The hard primary ore body below 2.22020m is for the hard primary ore body below 2020m. The row spacing is set to 1.6m, the hole bottom distance is 2m, the edge hole angle is 50°, and the second row is exploded. The average consumption of explosives is average. It is 0.315kg/t, and the front and rear rows of the blasthole are staggered. The relevant parameters are shown in Table 2.
3 In the detonation sequence underground deep hole blasting, the interval between the holes is 25~50ms, the front and rear blasthole detonators are alternately arranged, U-shaped detonation, 4 holes detonator sections are the same, a total of 6 sections are used, the largest micro The difference interval is 50ms. The detonation method can reduce the block rate by colliding with the ore, and the block degree can be uniform, and the eyebrow line is intact. The detonation sequence after optimization in this study is shown in Figure 2.

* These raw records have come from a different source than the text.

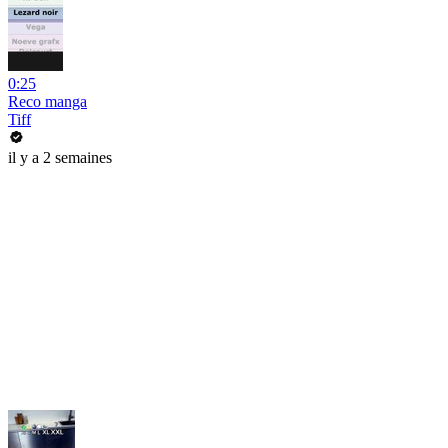
0:25
Reco manga
Tiff
il y a 2 semaines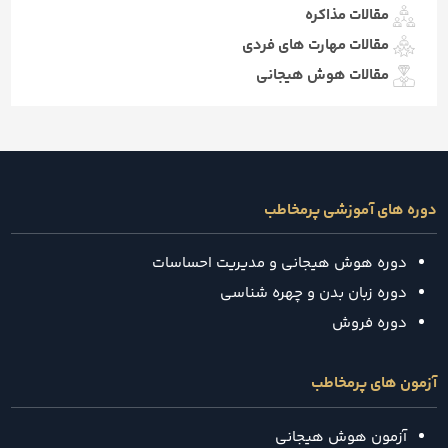
مقالات مذاکره
مقالات مهارت های فردی
مقالات هوش هیجانی
دوره های آموزشی پرمخاطب
دوره هوش هیجانی و مدیریت احساسات
دوره زبان بدن و چهره شناسی
دوره فروش
آزمون های پرمخاطب
آزمون هوش هیجانی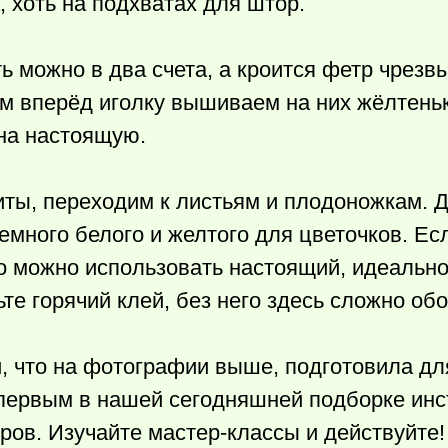
, хоть на подхватах для штор.
ь можно в два счета, а кроится фетр чрезвы
ом вперёд иголку вышиваем на них жёлтеньк
 на настоящую.
иты, переходим к листьям и плодоножкам. Д
емного белого и желтого для цветочков. Ес
го можно использовать настоящий, идеальн
те горячий клей, без него здесь сложно обо
, что на фотографии выше, подготовила дл
 первым в нашей сегодняшней подборке инс
ров. Изучайте мастер-классы и действуйте!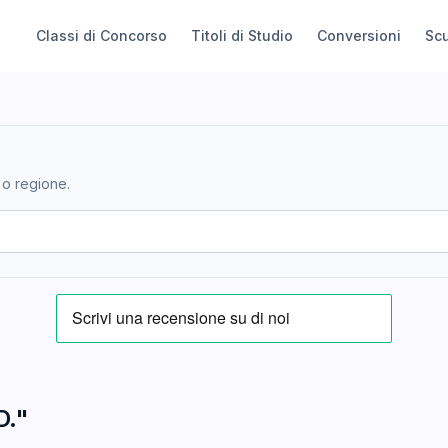
Classi di Concorso
Titoli di Studio
Conversioni
Sc
 o regione.
D."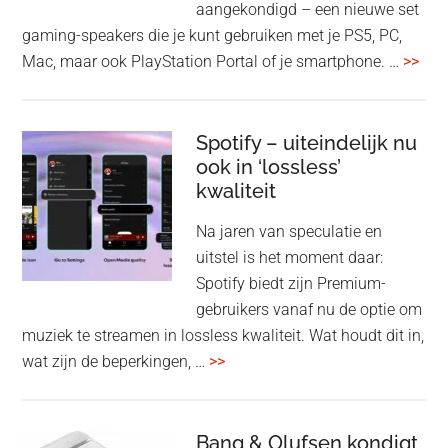
aangekondigd – een nieuwe set
Pro
gaming-speakers die je kunt gebruiken met je PS5, PC,
ove
Mac, maar ook PlayStation Portal of je smartphone. …
>>
Pla
Pul
Elev
Spotify – uiteindelijk nu
ook in ‘lossless’
dra
kwaliteit
gam
spe
Na jaren van speculatie en
voo
uitstel is het moment daar:
op
Spotify biedt zijn Premium-
de
gebruikers vanaf nu de optie om
des
muziek te streamen in lossless kwaliteit. Wat houdt dit in,
overSpotify
wat zijn de beperkingen, …
>>
–
uiteindelijk
nu
Bang & Olufsen kondigt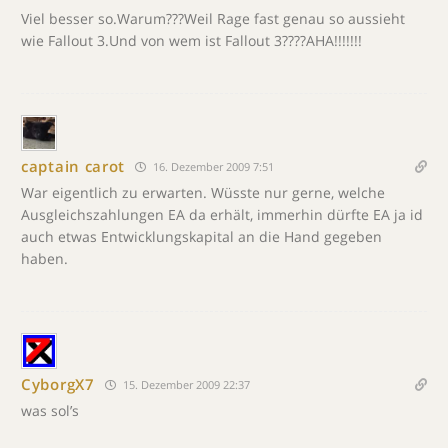
Viel besser so.Warum???Weil Rage fast genau so aussieht
wie Fallout 3.Und von wem ist Fallout 3????AHA!!!!!!!
captain carot
16. Dezember 2009 7:51
War eigentlich zu erwarten. Wüsste nur gerne, welche
Ausgleichszahlungen EA da erhält, immerhin dürfte EA ja id
auch etwas Entwicklungskapital an die Hand gegeben
haben.
CyborgX7
15. Dezember 2009 22:37
was sol’s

4Comparative analysis of economic indicators At this stage, the number of holes per hole in the Yankou Iron Mine is 155.2m, the area of ​​the blasthole is 176.1m2, the row spacing is 1.8m, the amount of collapsing is 1014.34t, and the blasting consumes ammonium explosives. 322kg/time, the unit collapse amount is 6.53t/m, and the explosive consumption is 0.319kg. After optimization in the middle section of 2020m, the number of holes per hole in the blasting is 299.31m, the area of ​​the blasthole is 182.2m2, the row spacing is 1.8m, the stepping distance is 3.6m, the amount of collapsing is 2165t, and the explosive consumption of ammonium explosives is 619.2kg. / times, the unit collapse amount is 7.23t/m, and the explosive consumption is 0.286kg. After optimization in the middle section of 2020m, the number of holes in the blasting is 288.64m, the area of ​​the blasthole is 182.2m2, the row spacing is 1.6m, the stepping distance is 3.2m, the amount of collapsing is 1924t, and the blasting consumes 600. 3kg/time, the unit collapse amount is 6.67t/m, and the explosive consumption is 0.312kg.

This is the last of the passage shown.